> ASSIGNMENT: All records below must be retyped exactly.

────

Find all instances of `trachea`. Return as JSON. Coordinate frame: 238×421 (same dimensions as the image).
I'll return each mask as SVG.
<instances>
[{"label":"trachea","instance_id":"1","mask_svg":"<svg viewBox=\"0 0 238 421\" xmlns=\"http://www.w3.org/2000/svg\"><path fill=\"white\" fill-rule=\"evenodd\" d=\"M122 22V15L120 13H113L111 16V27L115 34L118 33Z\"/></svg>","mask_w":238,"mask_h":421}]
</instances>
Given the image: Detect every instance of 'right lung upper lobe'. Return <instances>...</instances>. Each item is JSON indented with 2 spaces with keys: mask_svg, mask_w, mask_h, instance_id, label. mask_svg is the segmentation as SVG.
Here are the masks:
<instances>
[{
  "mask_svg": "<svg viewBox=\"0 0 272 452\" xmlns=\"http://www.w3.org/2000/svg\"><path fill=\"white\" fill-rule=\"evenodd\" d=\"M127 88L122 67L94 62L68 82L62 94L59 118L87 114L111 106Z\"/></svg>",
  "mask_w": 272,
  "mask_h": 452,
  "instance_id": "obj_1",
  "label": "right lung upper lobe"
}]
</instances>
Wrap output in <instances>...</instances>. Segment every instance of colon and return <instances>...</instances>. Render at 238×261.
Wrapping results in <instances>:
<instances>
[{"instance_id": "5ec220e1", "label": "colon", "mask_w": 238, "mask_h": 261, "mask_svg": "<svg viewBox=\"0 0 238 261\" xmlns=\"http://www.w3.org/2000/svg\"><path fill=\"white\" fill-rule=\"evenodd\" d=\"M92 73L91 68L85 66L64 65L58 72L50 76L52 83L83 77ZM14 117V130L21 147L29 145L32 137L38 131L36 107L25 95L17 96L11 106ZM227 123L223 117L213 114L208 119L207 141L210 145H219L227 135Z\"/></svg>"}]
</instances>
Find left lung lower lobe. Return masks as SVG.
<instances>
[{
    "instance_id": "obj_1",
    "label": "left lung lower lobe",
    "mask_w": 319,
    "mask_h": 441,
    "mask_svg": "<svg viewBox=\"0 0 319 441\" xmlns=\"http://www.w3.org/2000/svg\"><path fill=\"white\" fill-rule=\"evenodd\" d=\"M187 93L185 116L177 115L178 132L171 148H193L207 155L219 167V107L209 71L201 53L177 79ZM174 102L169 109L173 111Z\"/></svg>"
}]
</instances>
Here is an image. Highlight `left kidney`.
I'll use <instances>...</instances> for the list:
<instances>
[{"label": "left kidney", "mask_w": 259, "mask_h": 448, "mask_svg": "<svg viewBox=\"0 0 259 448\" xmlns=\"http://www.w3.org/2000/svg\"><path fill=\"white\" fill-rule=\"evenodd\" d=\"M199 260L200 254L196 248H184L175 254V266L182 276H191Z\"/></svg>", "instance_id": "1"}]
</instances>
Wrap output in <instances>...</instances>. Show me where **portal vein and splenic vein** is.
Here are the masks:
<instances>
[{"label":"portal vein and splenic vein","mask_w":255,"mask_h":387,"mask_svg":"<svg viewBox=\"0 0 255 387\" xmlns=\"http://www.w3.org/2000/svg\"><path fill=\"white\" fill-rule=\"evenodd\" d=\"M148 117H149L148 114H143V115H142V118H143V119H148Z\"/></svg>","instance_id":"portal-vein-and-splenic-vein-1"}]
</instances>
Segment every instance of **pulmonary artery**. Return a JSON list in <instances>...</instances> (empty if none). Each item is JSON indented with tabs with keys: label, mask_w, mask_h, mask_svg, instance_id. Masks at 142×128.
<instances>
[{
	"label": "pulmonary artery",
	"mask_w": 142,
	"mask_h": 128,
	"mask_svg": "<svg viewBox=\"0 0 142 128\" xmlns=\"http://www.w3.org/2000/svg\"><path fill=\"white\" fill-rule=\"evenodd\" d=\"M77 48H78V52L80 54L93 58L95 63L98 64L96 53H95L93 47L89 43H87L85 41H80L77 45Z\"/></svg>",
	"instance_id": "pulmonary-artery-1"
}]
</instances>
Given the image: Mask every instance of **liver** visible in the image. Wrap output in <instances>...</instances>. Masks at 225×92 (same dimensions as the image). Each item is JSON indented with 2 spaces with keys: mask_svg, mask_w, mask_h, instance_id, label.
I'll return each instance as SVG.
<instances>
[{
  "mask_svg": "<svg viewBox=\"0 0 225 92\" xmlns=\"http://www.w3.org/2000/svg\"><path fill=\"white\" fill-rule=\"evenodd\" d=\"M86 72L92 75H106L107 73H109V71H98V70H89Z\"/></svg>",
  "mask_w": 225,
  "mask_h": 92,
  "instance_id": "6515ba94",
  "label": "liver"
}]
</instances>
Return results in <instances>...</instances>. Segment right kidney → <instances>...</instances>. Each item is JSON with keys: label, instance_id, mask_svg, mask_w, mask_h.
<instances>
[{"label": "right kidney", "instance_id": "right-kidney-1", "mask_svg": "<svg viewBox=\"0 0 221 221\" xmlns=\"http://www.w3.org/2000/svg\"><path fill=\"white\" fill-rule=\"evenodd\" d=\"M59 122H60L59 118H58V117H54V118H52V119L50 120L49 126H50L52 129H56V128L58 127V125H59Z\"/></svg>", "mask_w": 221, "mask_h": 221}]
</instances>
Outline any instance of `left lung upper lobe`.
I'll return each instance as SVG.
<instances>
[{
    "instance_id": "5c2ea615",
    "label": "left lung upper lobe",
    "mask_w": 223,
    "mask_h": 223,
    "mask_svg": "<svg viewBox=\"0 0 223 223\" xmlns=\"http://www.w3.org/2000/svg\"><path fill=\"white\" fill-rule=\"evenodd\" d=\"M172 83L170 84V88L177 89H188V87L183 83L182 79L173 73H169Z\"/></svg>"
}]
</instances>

────

> YOUR SOLUTION:
Find all instances of `trachea`. Return as JSON. Coordinate frame: 238×421 (same dimensions as the image).
I'll return each mask as SVG.
<instances>
[{"label":"trachea","instance_id":"1","mask_svg":"<svg viewBox=\"0 0 238 421\" xmlns=\"http://www.w3.org/2000/svg\"><path fill=\"white\" fill-rule=\"evenodd\" d=\"M122 22V15L120 13H113L111 16V27L115 34L118 33Z\"/></svg>","mask_w":238,"mask_h":421}]
</instances>
Given the image: Detect every instance of 'right lung upper lobe'. Return <instances>...</instances>. Each item is JSON indented with 2 spaces with keys: mask_svg, mask_w, mask_h, instance_id, label. mask_svg is the segmentation as SVG.
Here are the masks:
<instances>
[{
  "mask_svg": "<svg viewBox=\"0 0 272 452\" xmlns=\"http://www.w3.org/2000/svg\"><path fill=\"white\" fill-rule=\"evenodd\" d=\"M127 88L122 67L94 62L68 82L62 94L59 118L87 114L111 106Z\"/></svg>",
  "mask_w": 272,
  "mask_h": 452,
  "instance_id": "obj_1",
  "label": "right lung upper lobe"
}]
</instances>
Wrap output in <instances>...</instances>. Segment every instance of colon and return <instances>...</instances>. Render at 238×261.
Wrapping results in <instances>:
<instances>
[{"instance_id": "5ec220e1", "label": "colon", "mask_w": 238, "mask_h": 261, "mask_svg": "<svg viewBox=\"0 0 238 261\" xmlns=\"http://www.w3.org/2000/svg\"><path fill=\"white\" fill-rule=\"evenodd\" d=\"M92 73L91 68L85 66L64 65L58 72L50 76L52 83L83 77ZM14 117V130L21 147L29 145L32 137L38 131L36 107L25 95L17 96L11 106ZM227 123L223 117L213 114L208 119L207 141L210 145H219L227 135Z\"/></svg>"}]
</instances>
Find left lung lower lobe. Return masks as SVG.
<instances>
[{
    "instance_id": "obj_1",
    "label": "left lung lower lobe",
    "mask_w": 319,
    "mask_h": 441,
    "mask_svg": "<svg viewBox=\"0 0 319 441\" xmlns=\"http://www.w3.org/2000/svg\"><path fill=\"white\" fill-rule=\"evenodd\" d=\"M187 93L185 116L177 115L178 132L171 148H193L207 155L219 167V107L209 71L201 53L177 79ZM174 102L169 109L173 111Z\"/></svg>"
}]
</instances>
Here is an image. Highlight `left kidney`.
I'll use <instances>...</instances> for the list:
<instances>
[{"label": "left kidney", "mask_w": 259, "mask_h": 448, "mask_svg": "<svg viewBox=\"0 0 259 448\" xmlns=\"http://www.w3.org/2000/svg\"><path fill=\"white\" fill-rule=\"evenodd\" d=\"M199 260L200 254L196 248H184L175 254V266L182 276H191Z\"/></svg>", "instance_id": "1"}]
</instances>
Wrap output in <instances>...</instances>. Show me where **portal vein and splenic vein** is.
Here are the masks:
<instances>
[{"label":"portal vein and splenic vein","mask_w":255,"mask_h":387,"mask_svg":"<svg viewBox=\"0 0 255 387\" xmlns=\"http://www.w3.org/2000/svg\"><path fill=\"white\" fill-rule=\"evenodd\" d=\"M148 117H149L148 114H143V115H142V118H143V119H148Z\"/></svg>","instance_id":"portal-vein-and-splenic-vein-1"}]
</instances>
Segment every instance of **pulmonary artery**. Return a JSON list in <instances>...</instances> (empty if none). Each item is JSON indented with tabs with keys: label, mask_w, mask_h, mask_svg, instance_id. Masks at 142×128.
<instances>
[{
	"label": "pulmonary artery",
	"mask_w": 142,
	"mask_h": 128,
	"mask_svg": "<svg viewBox=\"0 0 142 128\" xmlns=\"http://www.w3.org/2000/svg\"><path fill=\"white\" fill-rule=\"evenodd\" d=\"M77 48H78V52L80 54L93 58L95 63L98 64L96 53H95L93 47L89 43H87L85 41H80L77 45Z\"/></svg>",
	"instance_id": "pulmonary-artery-1"
}]
</instances>
Given the image: Mask every instance of **liver** visible in the image. Wrap output in <instances>...</instances>. Masks at 225×92 (same dimensions as the image). Each item is JSON indented with 2 spaces with keys: mask_svg, mask_w, mask_h, instance_id, label.
I'll return each instance as SVG.
<instances>
[{
  "mask_svg": "<svg viewBox=\"0 0 225 92\" xmlns=\"http://www.w3.org/2000/svg\"><path fill=\"white\" fill-rule=\"evenodd\" d=\"M86 72L92 75H106L107 73H109V71H98V70H89Z\"/></svg>",
  "mask_w": 225,
  "mask_h": 92,
  "instance_id": "6515ba94",
  "label": "liver"
}]
</instances>
Return results in <instances>...</instances>. Segment right kidney → <instances>...</instances>. Each item is JSON with keys: label, instance_id, mask_svg, mask_w, mask_h.
<instances>
[{"label": "right kidney", "instance_id": "right-kidney-1", "mask_svg": "<svg viewBox=\"0 0 221 221\" xmlns=\"http://www.w3.org/2000/svg\"><path fill=\"white\" fill-rule=\"evenodd\" d=\"M59 122H60L59 118H58V117H54V118H52V119L50 120L49 126H50L52 129H56V128L58 127V125H59Z\"/></svg>", "mask_w": 221, "mask_h": 221}]
</instances>
Outline any instance of `left lung upper lobe`.
I'll return each instance as SVG.
<instances>
[{
    "instance_id": "5c2ea615",
    "label": "left lung upper lobe",
    "mask_w": 223,
    "mask_h": 223,
    "mask_svg": "<svg viewBox=\"0 0 223 223\" xmlns=\"http://www.w3.org/2000/svg\"><path fill=\"white\" fill-rule=\"evenodd\" d=\"M172 83L170 84V88L177 89H188V87L183 83L182 79L173 73H169Z\"/></svg>"
}]
</instances>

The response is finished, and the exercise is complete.